§ What the task requires:
In the records that follow, the lines from the one containing "景德镇陶瓷空酒瓶1斤装 创意装饰酒瓶 家用小酒坛酒具" to the one containing "景德镇陶瓷酒瓶5斤装 创意粉彩葫芦釉上彩酒瓶 家用密封酒具", inclusive, are to be given again exactly.

§ Available records:
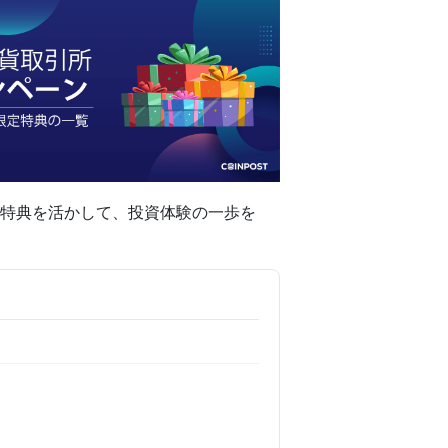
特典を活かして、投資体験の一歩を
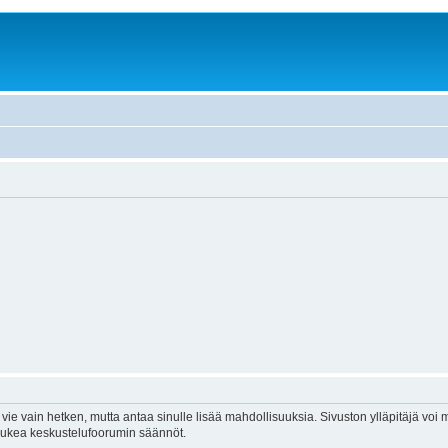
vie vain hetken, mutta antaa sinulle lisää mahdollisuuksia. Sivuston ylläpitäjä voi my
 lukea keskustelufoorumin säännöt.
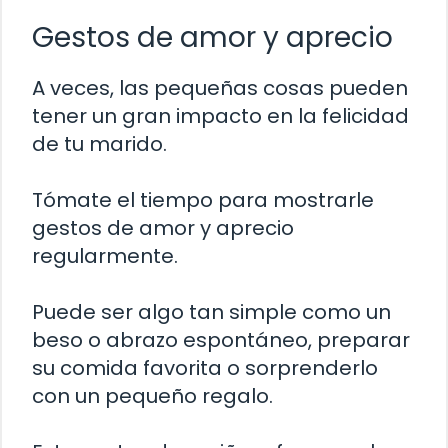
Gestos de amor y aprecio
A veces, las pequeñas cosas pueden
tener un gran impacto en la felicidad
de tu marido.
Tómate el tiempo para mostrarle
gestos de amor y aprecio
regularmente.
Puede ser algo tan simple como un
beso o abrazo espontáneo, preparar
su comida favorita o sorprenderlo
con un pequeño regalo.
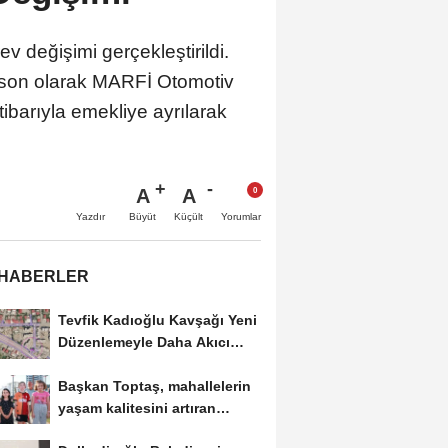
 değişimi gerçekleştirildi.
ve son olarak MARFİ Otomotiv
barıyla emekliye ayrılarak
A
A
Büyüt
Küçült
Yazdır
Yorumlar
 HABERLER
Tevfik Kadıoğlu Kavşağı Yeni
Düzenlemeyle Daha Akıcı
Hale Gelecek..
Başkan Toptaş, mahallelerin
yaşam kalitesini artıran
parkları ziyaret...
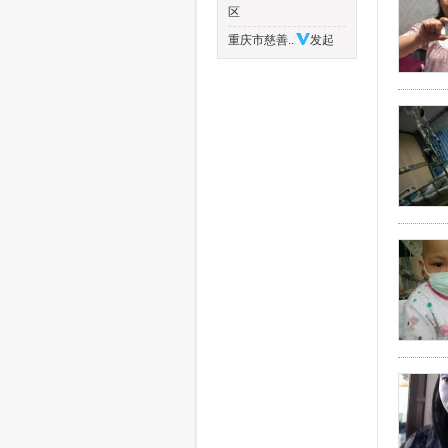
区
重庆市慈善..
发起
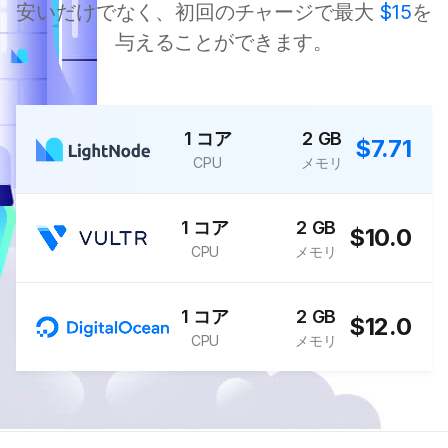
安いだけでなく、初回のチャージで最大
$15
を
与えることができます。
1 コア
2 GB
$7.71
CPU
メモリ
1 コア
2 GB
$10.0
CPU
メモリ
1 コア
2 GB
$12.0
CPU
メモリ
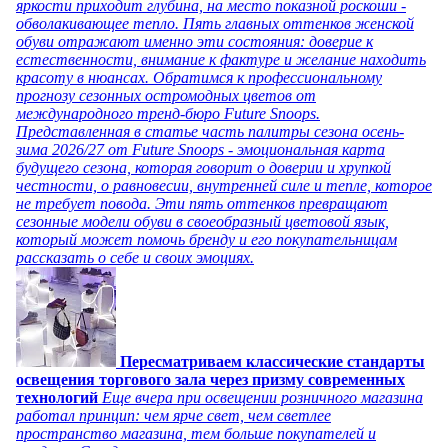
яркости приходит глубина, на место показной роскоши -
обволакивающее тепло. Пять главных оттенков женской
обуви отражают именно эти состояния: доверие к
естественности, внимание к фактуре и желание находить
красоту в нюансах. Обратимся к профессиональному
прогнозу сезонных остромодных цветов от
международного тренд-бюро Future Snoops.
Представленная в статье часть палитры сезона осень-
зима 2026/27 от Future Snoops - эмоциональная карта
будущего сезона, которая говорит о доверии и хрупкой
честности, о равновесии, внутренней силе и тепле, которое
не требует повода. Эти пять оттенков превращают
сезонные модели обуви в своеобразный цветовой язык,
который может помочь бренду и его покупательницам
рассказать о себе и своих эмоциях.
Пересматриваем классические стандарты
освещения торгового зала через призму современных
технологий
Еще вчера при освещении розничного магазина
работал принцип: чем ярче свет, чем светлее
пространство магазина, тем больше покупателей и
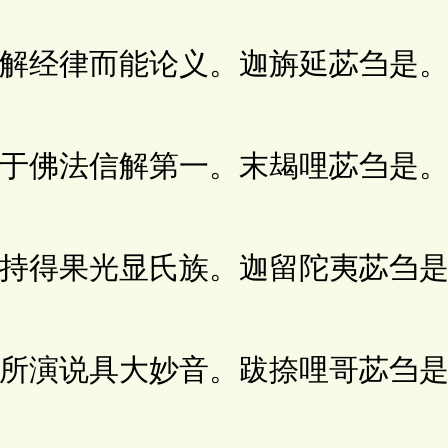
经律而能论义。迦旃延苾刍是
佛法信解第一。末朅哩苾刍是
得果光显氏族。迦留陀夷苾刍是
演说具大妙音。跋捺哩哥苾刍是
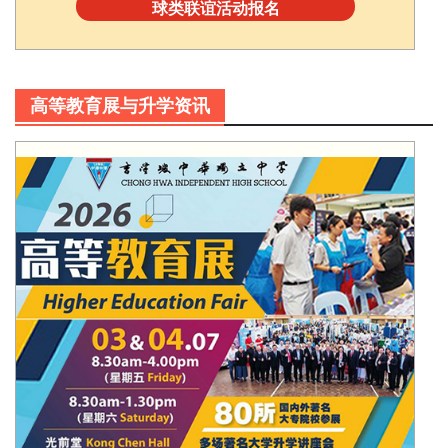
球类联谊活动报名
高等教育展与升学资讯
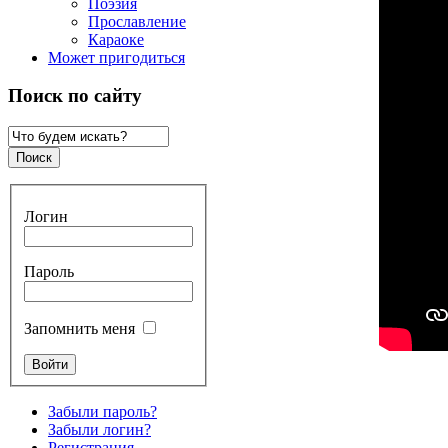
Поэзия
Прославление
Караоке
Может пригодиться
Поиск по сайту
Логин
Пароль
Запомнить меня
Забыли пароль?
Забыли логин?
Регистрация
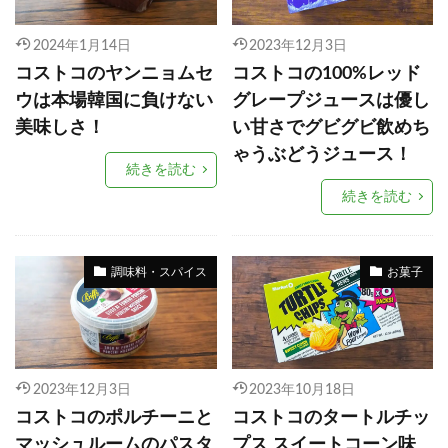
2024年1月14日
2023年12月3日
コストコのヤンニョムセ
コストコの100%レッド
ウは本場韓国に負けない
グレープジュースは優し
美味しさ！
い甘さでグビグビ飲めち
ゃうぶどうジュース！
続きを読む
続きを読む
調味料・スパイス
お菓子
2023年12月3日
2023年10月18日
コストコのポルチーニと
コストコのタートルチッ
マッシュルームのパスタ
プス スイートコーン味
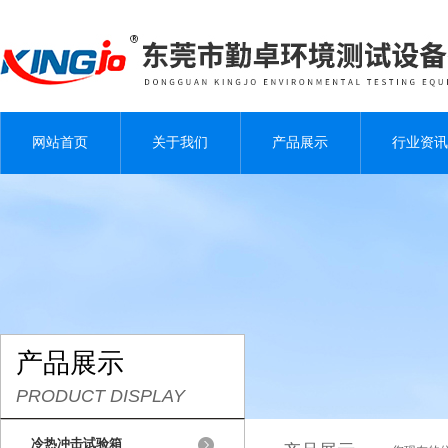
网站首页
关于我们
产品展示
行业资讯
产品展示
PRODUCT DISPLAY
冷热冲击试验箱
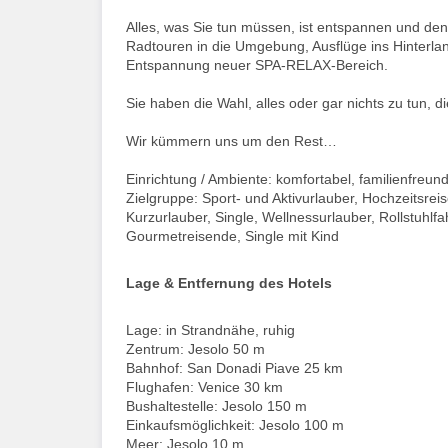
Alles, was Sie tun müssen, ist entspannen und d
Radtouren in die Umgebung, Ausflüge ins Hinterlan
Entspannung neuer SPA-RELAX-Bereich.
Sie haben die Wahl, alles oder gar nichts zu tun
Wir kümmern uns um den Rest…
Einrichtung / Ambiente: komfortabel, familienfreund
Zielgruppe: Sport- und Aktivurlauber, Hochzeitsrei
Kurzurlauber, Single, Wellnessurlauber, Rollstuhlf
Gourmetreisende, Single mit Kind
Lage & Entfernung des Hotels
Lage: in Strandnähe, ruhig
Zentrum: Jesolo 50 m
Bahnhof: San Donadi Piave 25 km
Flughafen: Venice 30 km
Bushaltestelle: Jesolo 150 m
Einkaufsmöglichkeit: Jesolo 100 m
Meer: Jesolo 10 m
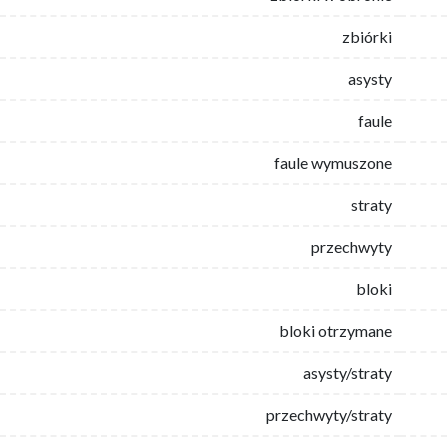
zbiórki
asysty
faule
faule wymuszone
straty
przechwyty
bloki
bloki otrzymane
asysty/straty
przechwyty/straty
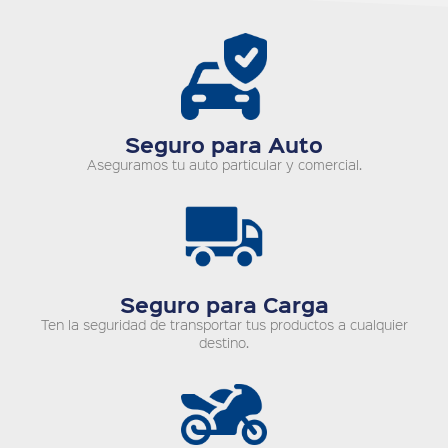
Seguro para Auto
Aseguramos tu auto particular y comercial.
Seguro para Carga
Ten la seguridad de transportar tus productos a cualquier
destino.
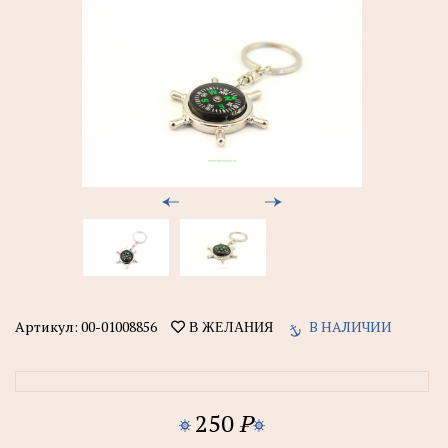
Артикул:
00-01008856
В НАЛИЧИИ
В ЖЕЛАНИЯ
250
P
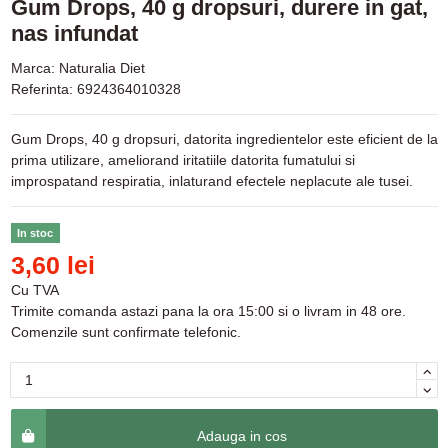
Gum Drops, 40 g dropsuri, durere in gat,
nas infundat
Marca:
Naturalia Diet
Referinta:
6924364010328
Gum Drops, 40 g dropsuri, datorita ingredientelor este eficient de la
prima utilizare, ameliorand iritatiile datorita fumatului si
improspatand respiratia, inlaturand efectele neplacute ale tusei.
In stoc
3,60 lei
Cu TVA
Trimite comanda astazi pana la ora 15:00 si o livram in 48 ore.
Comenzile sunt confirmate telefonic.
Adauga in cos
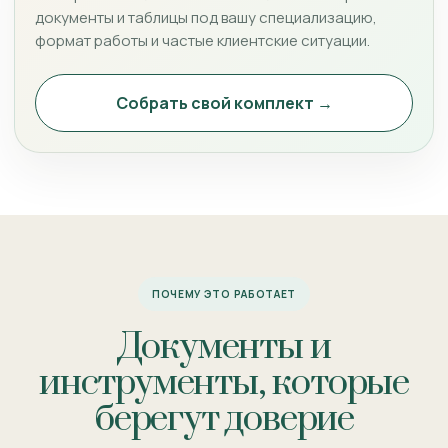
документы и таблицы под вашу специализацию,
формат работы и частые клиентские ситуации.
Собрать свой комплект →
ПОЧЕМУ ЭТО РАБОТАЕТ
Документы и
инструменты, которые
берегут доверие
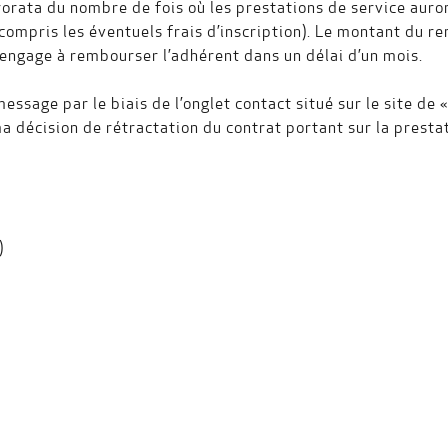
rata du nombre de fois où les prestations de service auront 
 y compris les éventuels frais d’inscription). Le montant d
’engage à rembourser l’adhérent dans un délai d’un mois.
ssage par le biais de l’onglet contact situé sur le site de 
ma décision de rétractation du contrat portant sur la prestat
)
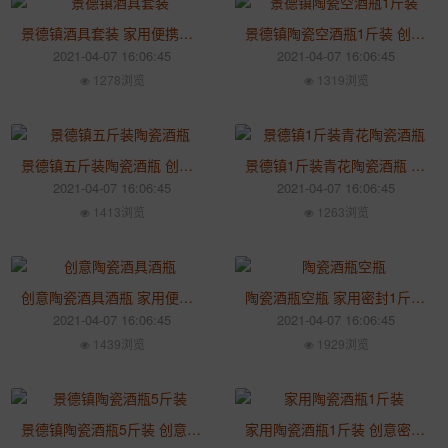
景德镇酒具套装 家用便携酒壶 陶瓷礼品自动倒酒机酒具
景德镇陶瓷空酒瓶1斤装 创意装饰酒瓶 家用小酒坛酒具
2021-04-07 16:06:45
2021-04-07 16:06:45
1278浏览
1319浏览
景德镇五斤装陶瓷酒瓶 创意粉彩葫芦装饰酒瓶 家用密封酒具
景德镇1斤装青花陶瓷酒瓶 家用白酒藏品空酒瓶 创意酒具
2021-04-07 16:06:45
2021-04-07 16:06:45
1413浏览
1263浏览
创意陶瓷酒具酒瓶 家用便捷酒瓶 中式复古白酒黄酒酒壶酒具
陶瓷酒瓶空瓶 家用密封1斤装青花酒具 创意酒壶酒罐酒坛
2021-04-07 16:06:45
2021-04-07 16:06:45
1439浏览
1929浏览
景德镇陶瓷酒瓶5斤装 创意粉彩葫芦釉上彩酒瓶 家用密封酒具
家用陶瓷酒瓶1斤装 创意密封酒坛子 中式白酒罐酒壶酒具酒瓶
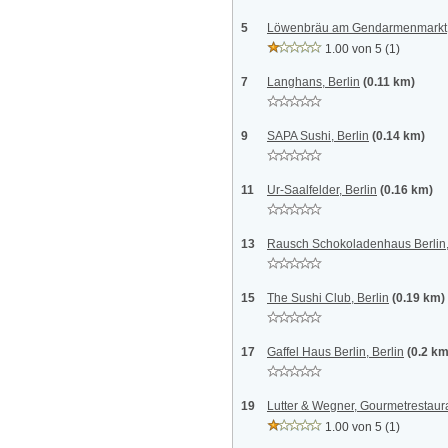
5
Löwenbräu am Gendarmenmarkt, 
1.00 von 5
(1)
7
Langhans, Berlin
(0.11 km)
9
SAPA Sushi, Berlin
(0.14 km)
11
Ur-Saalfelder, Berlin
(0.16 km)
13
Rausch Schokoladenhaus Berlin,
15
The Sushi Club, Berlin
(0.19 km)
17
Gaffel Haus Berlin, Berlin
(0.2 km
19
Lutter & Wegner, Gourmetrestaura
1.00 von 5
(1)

§ Exercise output:
景德镇陶瓷空酒瓶1斤装 创意装饰酒瓶 家用小酒坛酒具
2021-04-07 16:06:45
2021-04-07 16:06:45
1278浏览
1319浏览
景德镇五斤装陶瓷酒瓶 创意粉彩葫芦装饰酒瓶 家用密封酒具
景德镇1斤装青花陶瓷酒瓶 家用白酒藏品空酒瓶 创意酒具
2021-04-07 16:06:45
2021-04-07 16:06:45
1413浏览
1263浏览
创意陶瓷酒具酒瓶 家用便捷酒瓶 中式复古白酒黄酒酒壶酒具
陶瓷酒瓶空瓶 家用密封1斤装青花酒具 创意酒壶酒罐酒坛
2021-04-07 16:06:45
2021-04-07 16:06:45
1439浏览
1929浏览
景德镇陶瓷酒瓶5斤装 创意粉彩葫芦釉上彩酒瓶 家用密封酒具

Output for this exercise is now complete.